A questo punto, in possesso di questi dati, il criminale può tentare in un centro di telefonia la richiesta di duplicato della SIM telefonica, facendo figurare ad esempio una perdita del telefono.

In possesso della nuova SIM telefonica, effettuare un reset della password dell’indirizzo di posta elettronica è in alcuni casi molto semplice, soprattutto se l’utente ha impostato a suo tempo l’SMS come metodologia di recupero password.

Entrati in possesso della casella di posta elettronica i pericoli aumentano, si possono trovare informazioni utili come la Banca della vittima, codice e numero del conto corrente, e altro.

Da qui ad arrivare a prelevare e spostare denaro dal conto corrente  è un’operazione abbastanza semplice poiché l’80% delle operazioni di reset e cambio password si basano sulla casella di posta elettronica e SIM telefonica.

App malevoli

Altro punto su cui vorrei soffermarmi in quest’articolo è il processo d’installazione delle varie APP che si trovano sugli STORE.
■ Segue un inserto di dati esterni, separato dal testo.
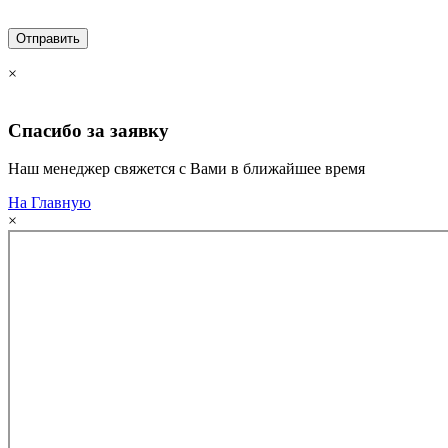
×
Спасибо за
заявку
Наш менеджер свяжется с Вами в ближайшее время
На Главную
×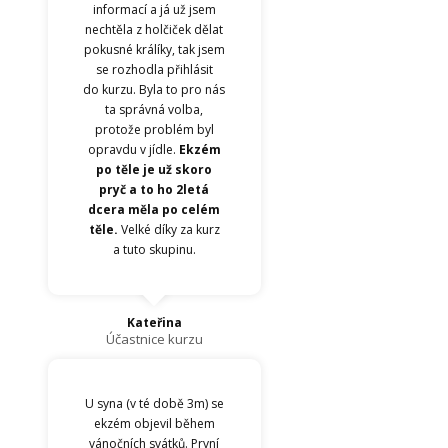
informací a já už jsem
nechtěla z holčiček dělat
pokusné králíky, tak jsem
se rozhodla přihlásit
do kurzu. Byla to pro nás
ta správná volba,
protože problém byl
opravdu v jídle.
Ekzém
po těle je už skoro
pryč a to ho 2letá
dcera měla po celém
těle.
Velké díky za kurz
a tuto skupinu.
Kateřina
Účastnice kurzu
U syna (v té době 3m) se
ekzém objevil během
vánočních svátků. První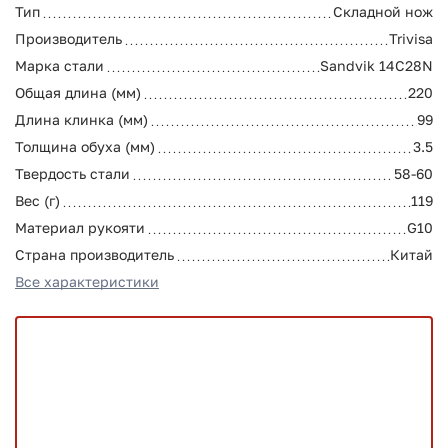
Тип
Складной нож
Производитель
Trivisa
Марка стали
Sandvik 14C28N
Общая длина (мм)
220
Длина клинка (мм)
99
Толщина обуха (мм)
3.5
Твердость стали
58-60
Вес (г)
119
Материал рукояти
G10
Страна производитель
Китай
Все характеристики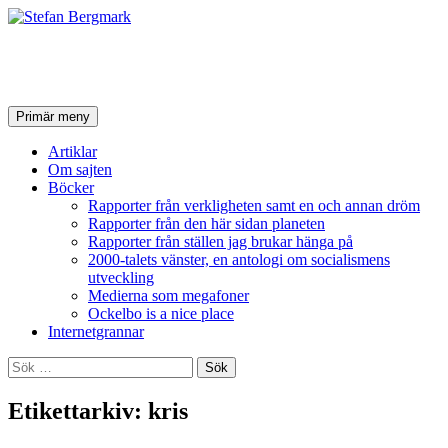
Stefan Bergmark
Sök
Hoppa
Primär meny
till
innehåll
Artiklar
Om sajten
Böcker
Rapporter från verkligheten samt en och annan dröm
Rapporter från den här sidan planeten
Rapporter från ställen jag brukar hänga på
2000-talets vänster, en antologi om socialismens
utveckling
Medierna som megafoner
Ockelbo is a nice place
Internetgrannar
Sök
efter:
Etikettarkiv: kris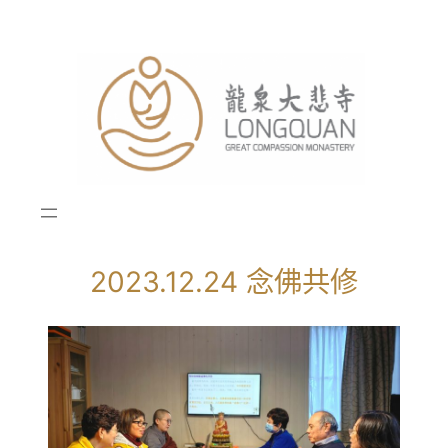
跳
至
内
容
2023.12.24 念佛共修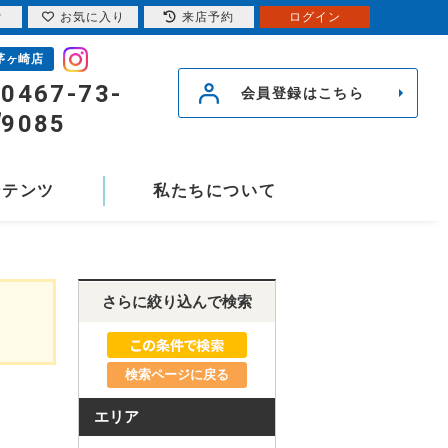
索
お気に入り
来店予約
ログイン
茅ヶ崎店
0467-73-
会員登録はこちら
9085
ンテンツ
私たちについて
さらに絞り込んで検索
検索ページに戻る
エリア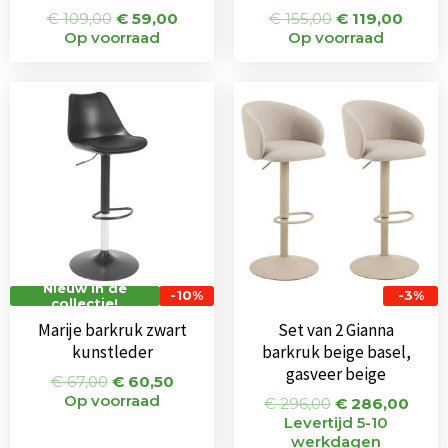
€
109,00
€
59,00
€
155,00
€
119,00
Op voorraad
Op voorraad
Oorspronkelijke
Huidige
Oorspronkeli
Huid
prijs
prijs
prijs
prijs
was:
is:
was:
is:
€ 67,00.
€ 60,50.
€ 296,00.
€ 28
Nieuw in de
-10%
-3%
collectie!
Marije barkruk zwart
Set van 2 Gianna
kunstleder
barkruk beige basel,
gasveer beige
€
67,00
€
60,50
Op voorraad
€
296,00
€
286,00
Levertijd 5-10
werkdagen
Da un’analisi effettuata dai laboratori di Kaspersky è emerso che più del 50% non legge il contratto di licenza prima di effettuare l’installazione, e non legge nemmeno l’elenco delle autorizzazioni richieste dall’APP, ma si limitano a cliccare sempre su AVANTI autorizzando praticamente tutto.

Teniamo conto che, una volta installata, ci si dimentica anche di avere installata una determinata APP, magari un gioco per bimbi, o un ricettario, o altro.
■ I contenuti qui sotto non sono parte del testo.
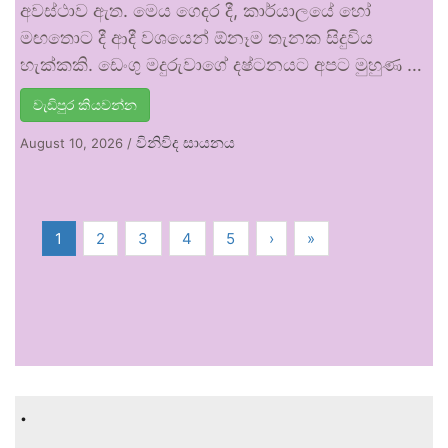
අවස්ථාව ඇත. මෙය ගෙදර දී, කාර්යාලයේ හෝ
මඟතොට දී ආදී වශයෙන් ඕනෑම තැනක සිදුවිය
හැක්කකි. ඩෙංගු මදුරුවාගේ දෂ්ටනයට අපට මුහුණ …
වැඩිපුර කියවන්න
විනිවිද සායනය
August 10, 2026
/
1
2
3
4
5
›
»
.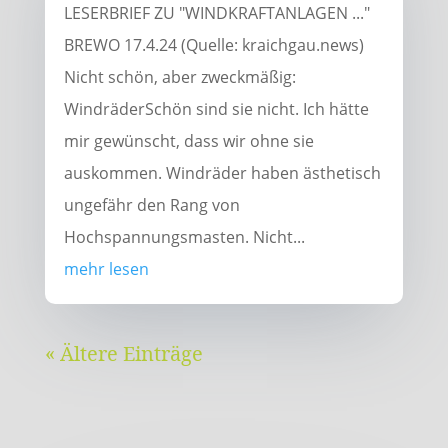
LESERBRIEF ZU "WINDKRAFTANLAGEN ..."
BREWO 17.4.24 (Quelle: kraichgau.news)
Nicht schön, aber zweckmäßig:
WindräderSchön sind sie nicht. Ich hätte
mir gewünscht, dass wir ohne sie
auskommen. Windräder haben ästhetisch
ungefähr den Rang von
Hochspannungsmasten. Nicht...
mehr lesen
« Ältere Einträge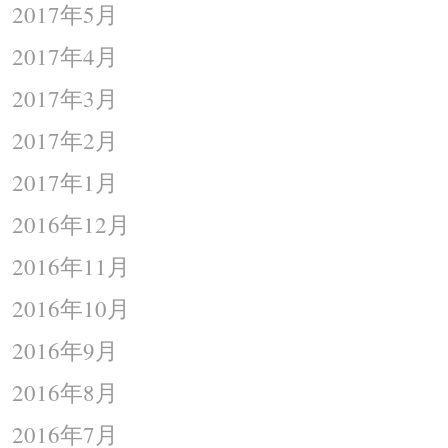
2017年5月
2017年4月
2017年3月
2017年2月
2017年1月
2016年12月
2016年11月
2016年10月
2016年9月
2016年8月
2016年7月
Le APP, una volta installate e autorizzate, essendo dei software che hanno accesso ai dati del telefono possono essere utilizzate dai cyber criminali per nascondere apposite funzioni, ad esempio registrare conversazioni, numeri, rubrica, sms, foto, ecc. e inviare il tutto via internet ai loro stessi server. Tali informazioni possono essere successivamente utilizzate per gli scopi più vari.
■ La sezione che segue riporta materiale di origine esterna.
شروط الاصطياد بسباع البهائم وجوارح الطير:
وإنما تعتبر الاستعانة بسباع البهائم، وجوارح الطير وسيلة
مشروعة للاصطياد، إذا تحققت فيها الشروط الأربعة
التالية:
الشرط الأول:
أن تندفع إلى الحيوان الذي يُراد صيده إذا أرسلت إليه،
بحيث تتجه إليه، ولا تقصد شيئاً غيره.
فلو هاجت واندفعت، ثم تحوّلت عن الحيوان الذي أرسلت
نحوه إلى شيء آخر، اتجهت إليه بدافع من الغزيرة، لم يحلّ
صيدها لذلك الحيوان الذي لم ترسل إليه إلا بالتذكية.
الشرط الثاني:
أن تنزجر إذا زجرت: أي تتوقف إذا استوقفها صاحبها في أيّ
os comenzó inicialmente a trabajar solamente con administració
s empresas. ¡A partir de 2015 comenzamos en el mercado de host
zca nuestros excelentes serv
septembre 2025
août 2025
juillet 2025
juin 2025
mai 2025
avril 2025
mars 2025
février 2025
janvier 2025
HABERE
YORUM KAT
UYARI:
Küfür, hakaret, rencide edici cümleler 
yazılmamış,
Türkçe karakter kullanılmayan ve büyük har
Tenendo conto che, ai giorni nostri, sui cellulari abbiamo qualsiasi tipologia di dato: dalla semplice chiamata, alla conversazione WHATSAPP, all’SMS, alla mail, sino ad arrivare a collegamenti con sistemi cloud come ONEDRIVE, DROPBOX, GOOGLEDRIVE, ecc. non prestando la massima attenzione su quello che installiamo, potremmo incorrere in problemi di varia natura, dando accesso ai nostri dati a criminali che utilizzano le APP come punto d’ingresso.

La tecnologia va utilizzata prestando la massima attenzione, leggendo condizioni d’uso, autorizzazioni, diffidando da sconosciuti, ma soprattutto comprendendo che il dato digitale rappresenta una delle principali ricchezze delle aziende.